=== Exercise details ===
What you output must match, exactly, the lines from the start of the records to the line containing "Essential cookies, which", both ends kept and pictures excluded.

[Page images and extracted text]
┌──
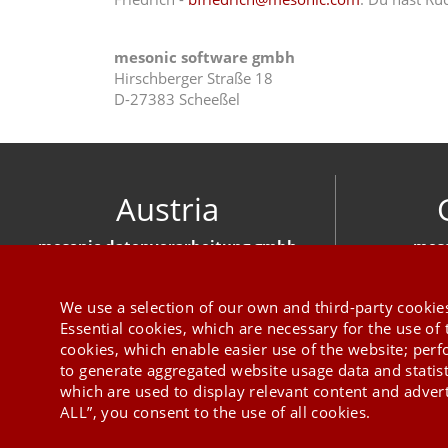
mesonic software gmbh
Hirschberger Straße 18
D-27383 Scheeßel
Austria
mesonic datenverarbeitung gmbh
meso
Herzog-Friedrich-Platz 1 3001 Mauerbach
Hirschber
+43 1 970 300
We use a selection of our own and third-party cookies
Essential cookies, which are necessary for the use of 
cookies, which enable easier use of the website; per
to generate aggregated website usage data and statis
which are used to display relevant content and advert
ALL”, you consent to the use of all cookies.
└──
=== Exercise result ===
mesonic software gmbh
Hirschberger Straße 18
D-27383 Scheeßel
Austria
mesonic datenverarbeitung gmbh
meso
Herzog-Friedrich-Platz 1 3001 Mauerbach
Hirschber
+43 1 970 300
We use a selection of our own and third-party cookies
Essential cookies, which are necessary for the use of 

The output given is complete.